This year marks the 80th anniversary of the founding of the Merchant’s House Museum. The museum is the only historic house museum in the Greenwich Village/Soho/NoHo neighborhoods, and is considered one of the finest surviving examples of domestic architecture from the period, the late-Federal and Greek Revival styles (the house dates to 1832). On Wednesday, September 21st, the museum will be celebrating their 80th anniversary at their “Party in the Garden” celebration from 6:30-9:30pm. Over the years, we here at GVSHP have written much about the Merchant’s House on our blog, Off the Grid. In honor of their historic milestone, we have rounded up all our posts on the museum, it’s history, and other interesting tidbits that help show why the museum is such a unique, fascinating, and engaging part of the Village.
While this is the museum’s 80th year, their exact birthdate was May 11. This post from this past May gives more information on the history of the house and how it came to be a museum.
Check out some historic photos of the museum!

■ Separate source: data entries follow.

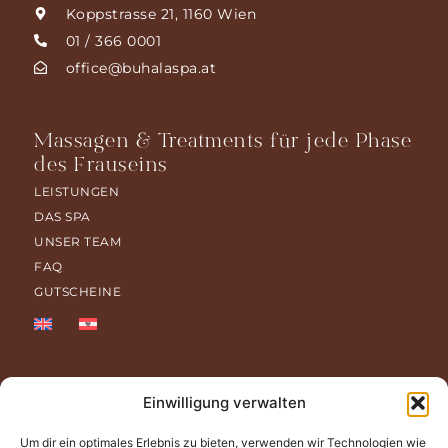
Koppstrasse 21, 1160 Wien
01 / 366 0001
office@buhalaspa.at
Massagen & Treatments für jede Phase
des Frauseins
LEISTUNGEN
DAS SPA
UNSER TEAM
FAQ
GUTSCHEINE
Einwilligung verwalten
Um dir ein optimales Erlebnis zu bieten, verwenden wir Technologien wie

GVSHP love a good renovation story! Learn more about and see some photos of the Merchant’s House Museum’s $598,000 structural restoration project from back in 2011.
Did you know the Merchant’s House Museum is considered one of the most haunted places in New York City? Stop by for a visit and maybe you will be greeted by the ghost of Gertrude Tredwell!
You guessed it! Back in 2011, the Merchant’s House Museum was one of the facades in our “Spot the Shot” series.
The Merchant’s House Museum was the first building landmarked in the borough of Manhattan following the passage of the Landmarks Preservation law in April 1965. It is one of only 117 interior and exterior landmarks in the City. In 1966, the Merchant’s House was recognized as a National Historic Landmark (one of only 2,400) and listed on the National Register of Historic Places.